What you have to do >> The line with "У НАС ВБИВАЮТЬ У ВІВТОРОК. СЛАПОВСЬКИЙ О." marks the first line to copy, and the line with "Il bicchiere 130 oz a grafica generica è" marks the last. Transcribe that stretch of the data below exactly, without pictures.

Input for this task >>
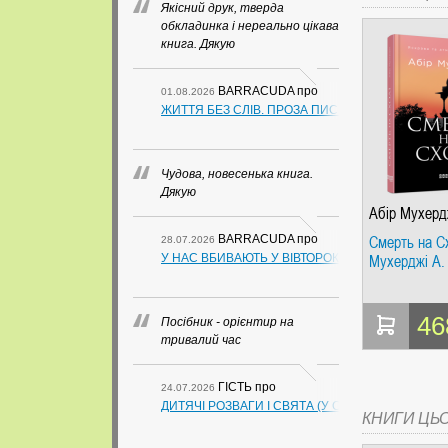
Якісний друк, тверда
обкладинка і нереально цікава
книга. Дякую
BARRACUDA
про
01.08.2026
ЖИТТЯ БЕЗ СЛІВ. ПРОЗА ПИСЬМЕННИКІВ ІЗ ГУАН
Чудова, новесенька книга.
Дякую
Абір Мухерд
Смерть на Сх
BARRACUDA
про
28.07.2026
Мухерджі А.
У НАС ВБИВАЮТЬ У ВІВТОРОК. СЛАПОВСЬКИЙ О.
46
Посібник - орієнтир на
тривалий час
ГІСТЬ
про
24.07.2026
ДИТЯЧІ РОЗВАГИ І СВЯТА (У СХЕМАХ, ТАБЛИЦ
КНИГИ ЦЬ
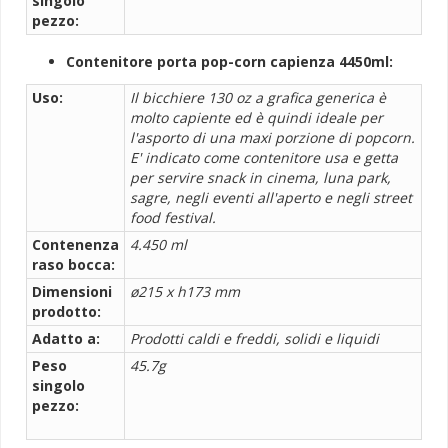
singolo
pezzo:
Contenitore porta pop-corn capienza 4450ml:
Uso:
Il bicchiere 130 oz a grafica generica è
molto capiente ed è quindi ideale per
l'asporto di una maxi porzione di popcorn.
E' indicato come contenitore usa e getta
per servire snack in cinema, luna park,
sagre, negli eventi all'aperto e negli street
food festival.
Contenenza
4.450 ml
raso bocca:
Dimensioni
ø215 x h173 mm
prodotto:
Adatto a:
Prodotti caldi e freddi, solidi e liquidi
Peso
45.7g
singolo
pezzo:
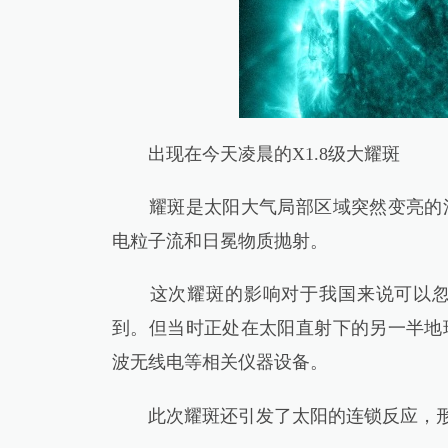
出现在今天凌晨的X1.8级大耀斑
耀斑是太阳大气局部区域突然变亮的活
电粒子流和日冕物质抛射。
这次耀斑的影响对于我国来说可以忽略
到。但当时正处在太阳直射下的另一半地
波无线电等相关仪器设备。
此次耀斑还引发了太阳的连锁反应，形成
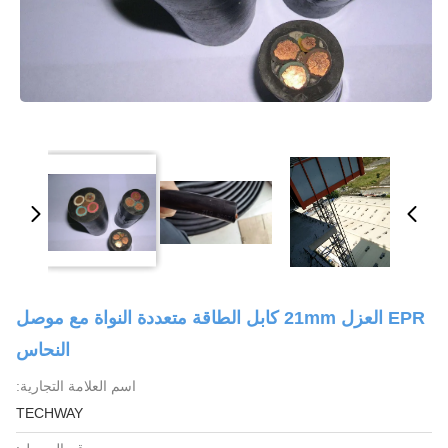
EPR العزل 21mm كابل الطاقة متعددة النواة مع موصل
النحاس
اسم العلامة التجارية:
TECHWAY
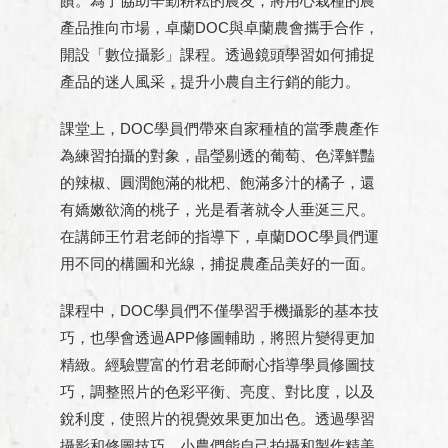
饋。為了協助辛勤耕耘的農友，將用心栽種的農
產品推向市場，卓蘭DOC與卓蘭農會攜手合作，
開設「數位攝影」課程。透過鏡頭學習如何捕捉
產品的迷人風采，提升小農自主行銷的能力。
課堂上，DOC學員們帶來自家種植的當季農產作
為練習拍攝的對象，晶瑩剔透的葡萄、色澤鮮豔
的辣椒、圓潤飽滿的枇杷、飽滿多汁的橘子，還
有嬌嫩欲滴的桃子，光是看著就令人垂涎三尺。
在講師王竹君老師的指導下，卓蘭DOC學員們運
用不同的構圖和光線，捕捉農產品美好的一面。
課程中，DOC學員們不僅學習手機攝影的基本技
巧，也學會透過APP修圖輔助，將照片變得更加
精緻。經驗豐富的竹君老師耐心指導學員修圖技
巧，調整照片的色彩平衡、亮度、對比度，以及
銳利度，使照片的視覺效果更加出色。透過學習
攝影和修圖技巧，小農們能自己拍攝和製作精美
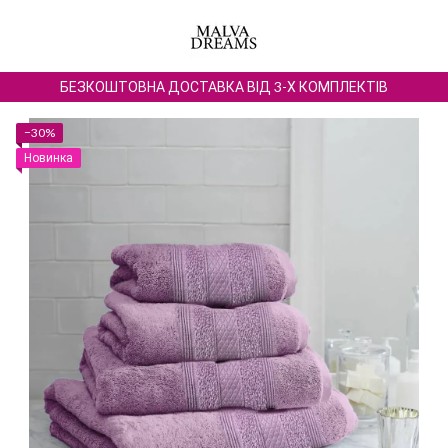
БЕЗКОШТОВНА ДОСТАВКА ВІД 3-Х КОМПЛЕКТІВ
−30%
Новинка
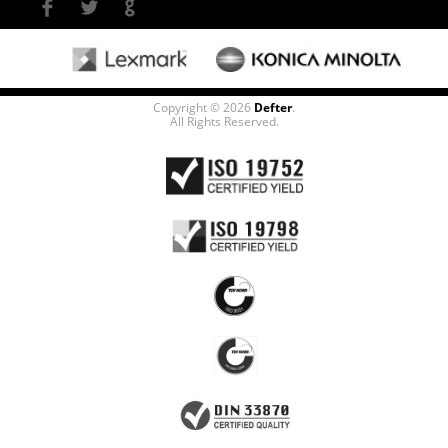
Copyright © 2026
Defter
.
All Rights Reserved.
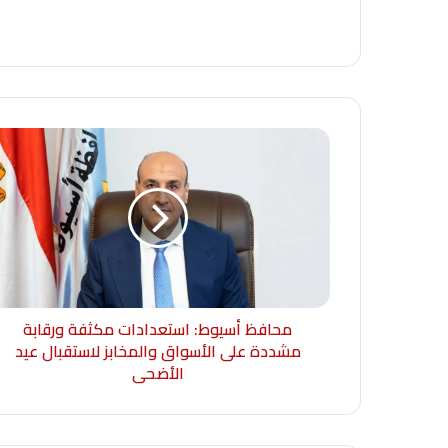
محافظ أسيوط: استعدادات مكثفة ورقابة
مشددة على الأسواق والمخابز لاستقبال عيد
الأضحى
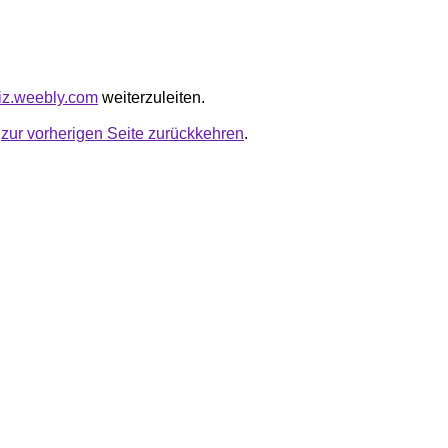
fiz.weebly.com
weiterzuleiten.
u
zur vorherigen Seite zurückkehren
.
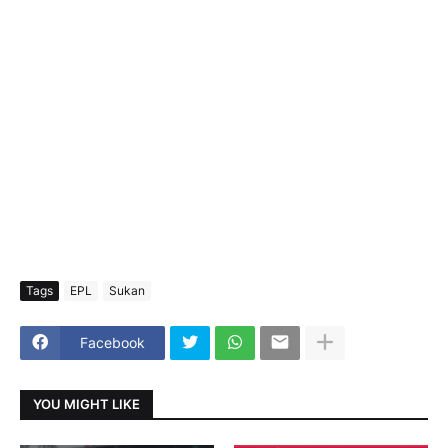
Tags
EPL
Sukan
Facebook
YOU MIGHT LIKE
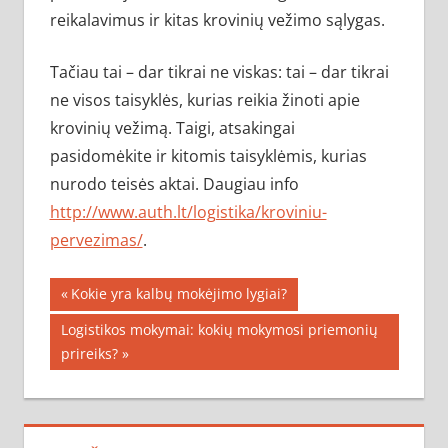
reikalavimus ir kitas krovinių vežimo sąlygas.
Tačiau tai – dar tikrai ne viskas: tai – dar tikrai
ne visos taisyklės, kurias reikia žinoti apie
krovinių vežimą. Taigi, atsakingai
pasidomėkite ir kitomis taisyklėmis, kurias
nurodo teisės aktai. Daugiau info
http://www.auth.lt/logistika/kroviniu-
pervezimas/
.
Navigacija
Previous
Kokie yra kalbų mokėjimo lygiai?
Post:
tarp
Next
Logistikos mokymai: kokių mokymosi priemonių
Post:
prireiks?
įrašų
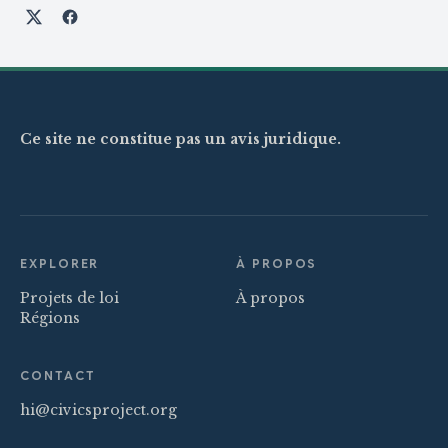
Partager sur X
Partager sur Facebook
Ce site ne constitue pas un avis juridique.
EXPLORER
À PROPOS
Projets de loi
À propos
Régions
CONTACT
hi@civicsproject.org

* * *

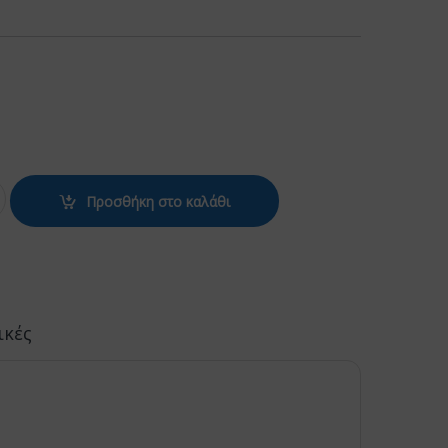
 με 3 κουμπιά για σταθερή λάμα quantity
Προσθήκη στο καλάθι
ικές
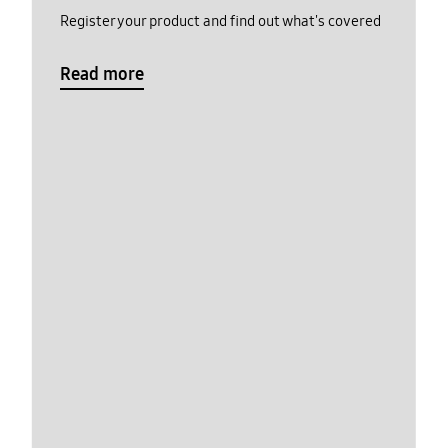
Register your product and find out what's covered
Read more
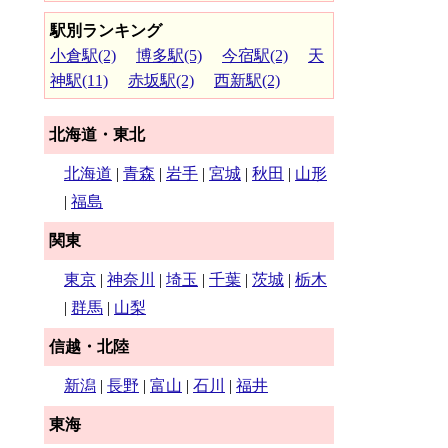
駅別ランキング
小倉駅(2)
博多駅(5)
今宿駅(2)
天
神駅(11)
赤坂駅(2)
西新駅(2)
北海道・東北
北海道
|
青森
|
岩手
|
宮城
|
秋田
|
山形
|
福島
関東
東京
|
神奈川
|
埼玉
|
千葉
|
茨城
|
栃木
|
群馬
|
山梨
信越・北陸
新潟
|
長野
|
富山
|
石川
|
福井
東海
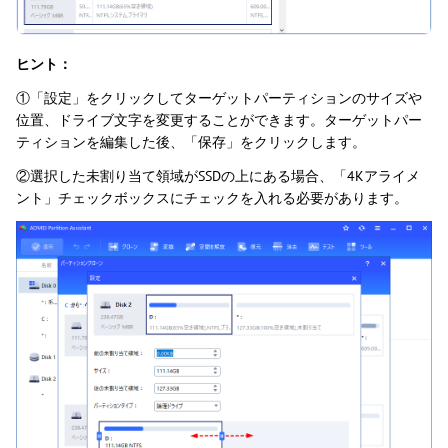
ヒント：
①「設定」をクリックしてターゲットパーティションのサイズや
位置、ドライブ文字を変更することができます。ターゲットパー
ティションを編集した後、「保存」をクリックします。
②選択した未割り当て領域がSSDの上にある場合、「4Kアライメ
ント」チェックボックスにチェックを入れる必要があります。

Your response >>
У НАС ВБИВАЮТЬ У ВІВТОРОК. СЛАПОВСЬКИЙ О.
46
Посібник - орієнтир на
тривалий час
ГІСТЬ
про
24.07.2026
ДИТЯЧІ РОЗВАГИ І СВЯТА (У СХЕМАХ, ТАБЛИЦ
КНИГИ ЦЬ
singolo
pezzo:
Contenitore porta pop-corn capienza 4450ml:
Uso:
Il bicchiere 130 oz a grafica generica è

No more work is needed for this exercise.